With AI making decisions that affect security outcomes, where does accountability lie when an AI system makes a mistake or a misjudgment?

Accountability starts with the AI creators—the teams responsible for training and integrating AI systems. These teams must ensure that AI tools are built on robust, diverse, and ethical data sets, with well-defined parameters for how decisions should be made. If an AI system falters, it’s crucial to understand where the failure occurred—whether it was due to biased data, faulty algorithms, or an unforeseen vulnerability in the system’s design.

However, accountability doesn’t end there. Security leaders, legal teams, and compliance officers must collaborate to create governance structures that ensure proper accountability for AI-driven decisions, especially in sensitive areas like cybersecurity. These structures should include clear escalation processes when an AI system makes a misjudgment, enabling quick intervention to mitigate any negative impact.

Human oversight will always remain a critical factor of ensuring AI accountability. AI tools should never operate in a vacuum. Decision-makers must remain actively engaged with the AI’s outputs, continually assessing the system’s effectiveness and ensuring that it is aligned with ethical standards. This oversight allows organizations to hold both the technology and the people who manage it accountable for any mistakes or misjudgments.
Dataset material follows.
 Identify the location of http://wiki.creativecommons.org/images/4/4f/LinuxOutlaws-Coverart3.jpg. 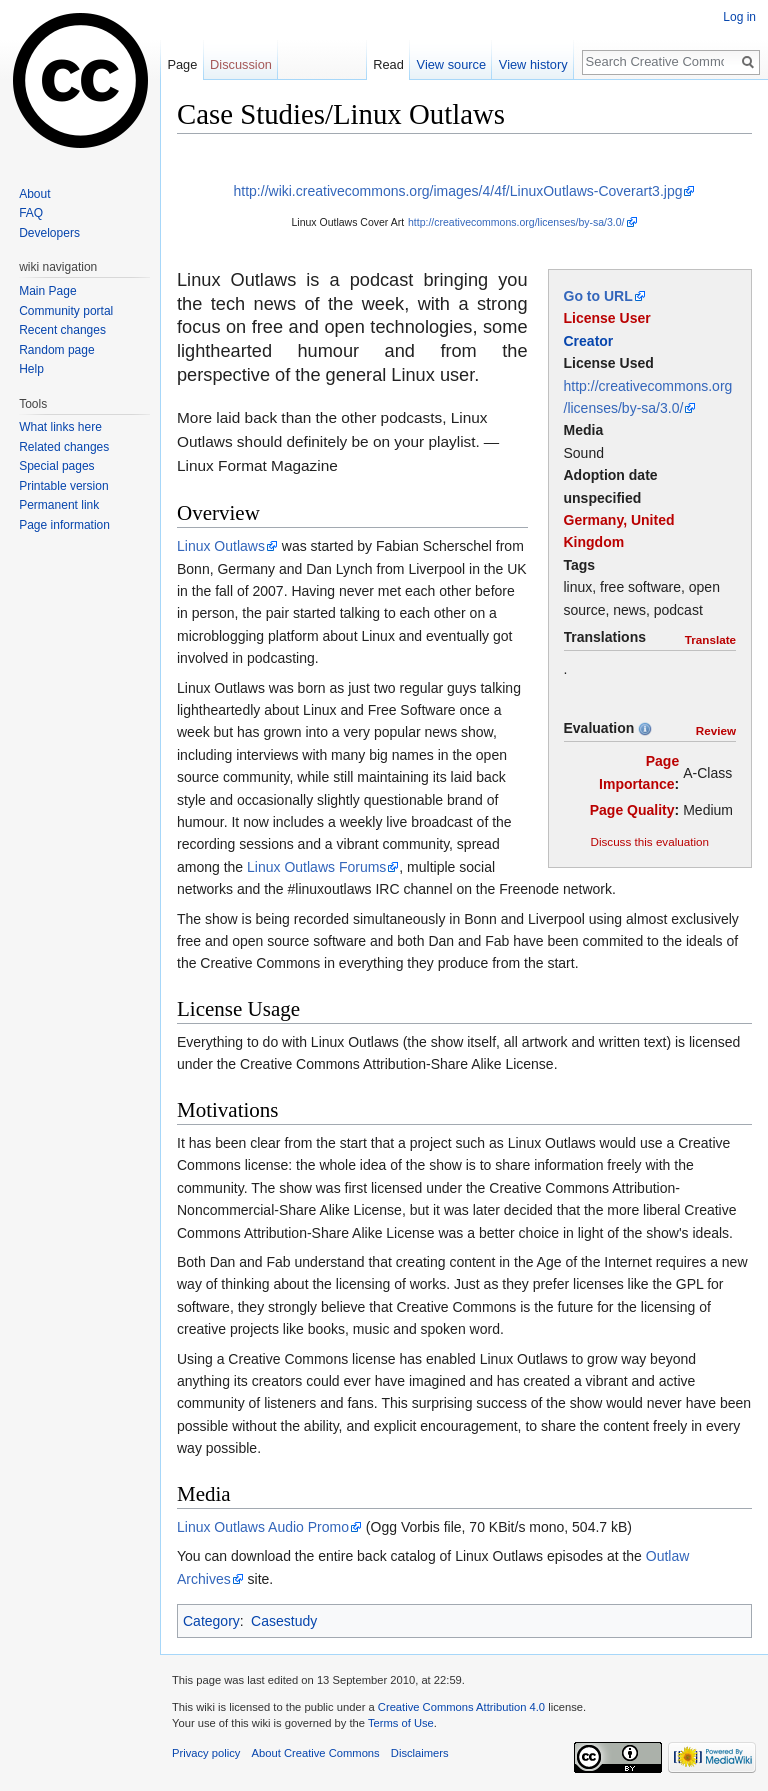
(458, 191).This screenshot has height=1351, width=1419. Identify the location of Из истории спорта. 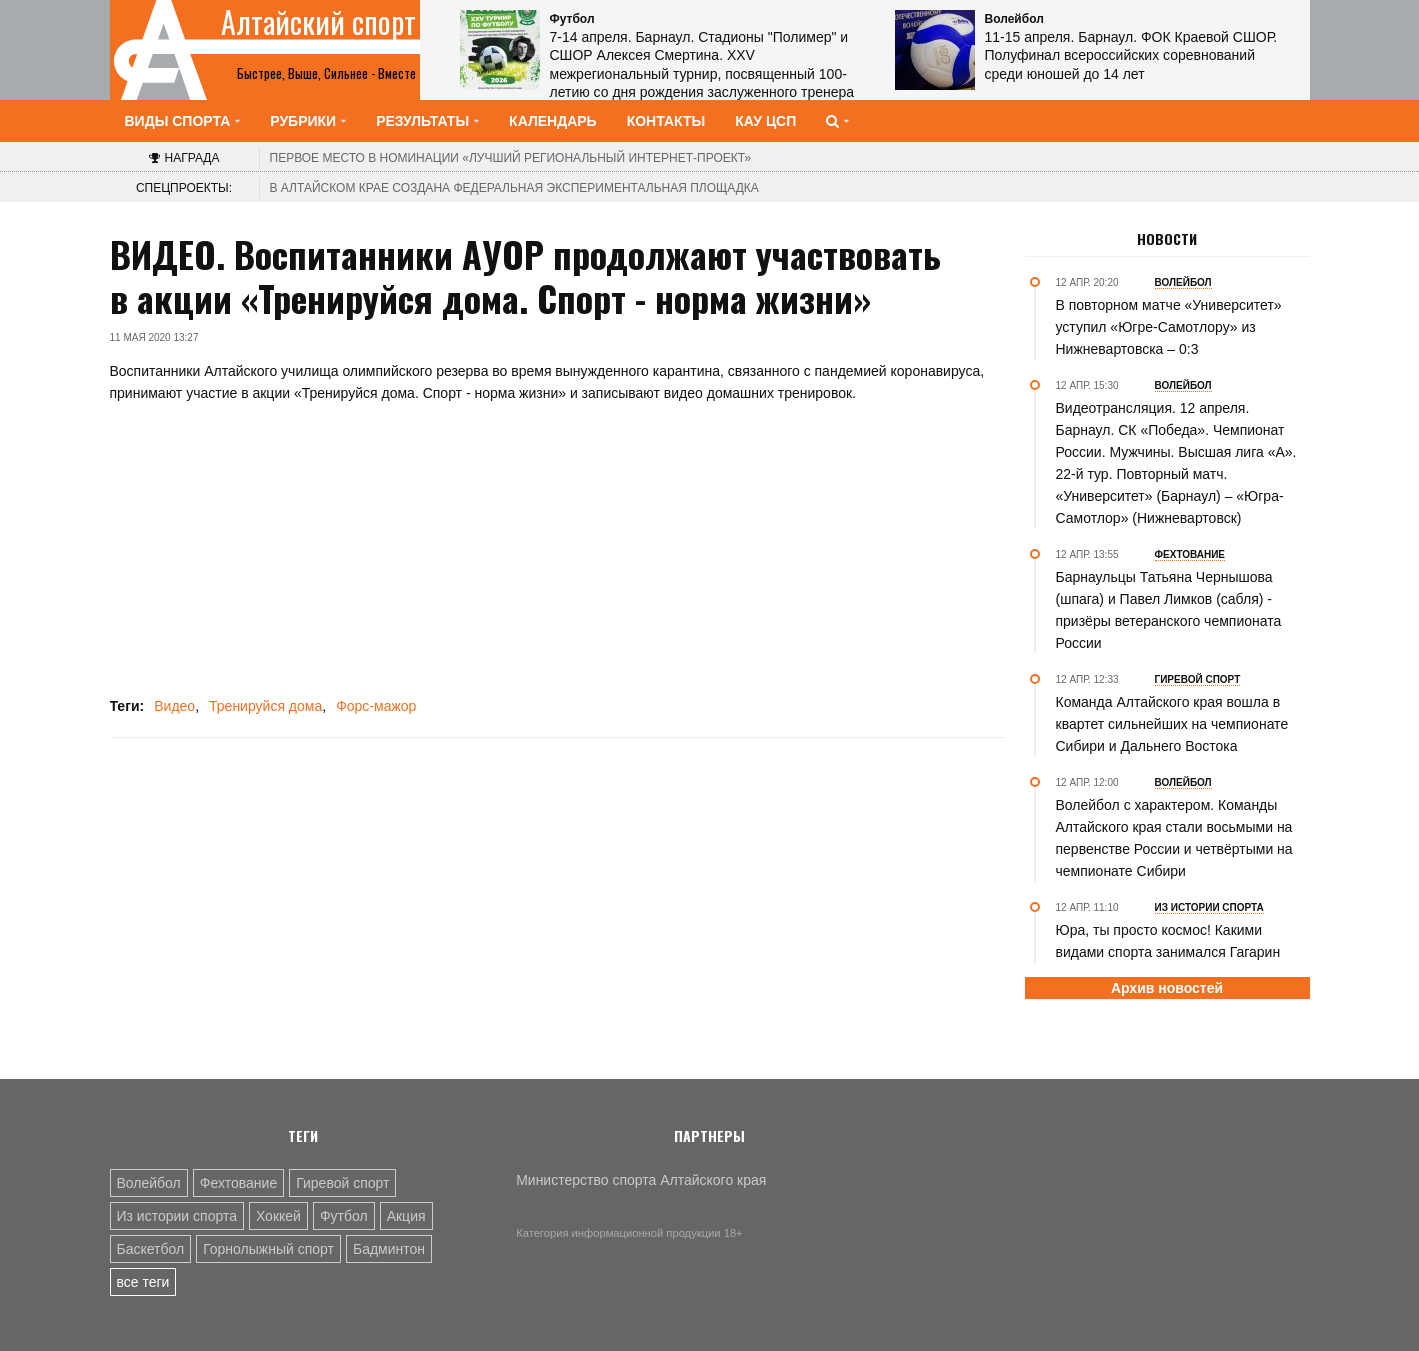
(177, 1216).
While AI can provide valuable insights and automate critical functions, humans—across technical, security, legal, and leadership teams—must ensure that accountability is upheld when mistakes occur.

Do you foresee a point where AI will require less human oversight, or will human interaction always be a critical part of the process?

Today’s AI is designed to assist, not replace, human judgment. From a security perspective, it’s highly unlikely AI will operate independently, without human collaboration. Allowing autonomous AI operation, without human oversight, could lead to unintentional gaps in security posture. With this in mind, cybersecurity teams must stay engaged, providing oversight. This ongoing cooperation ensures that AI can serve as a trusted partner, rather than as a potential liability. However, no one can predict the future and today’s AI could become a more individualist, human-like technology that could operate independently.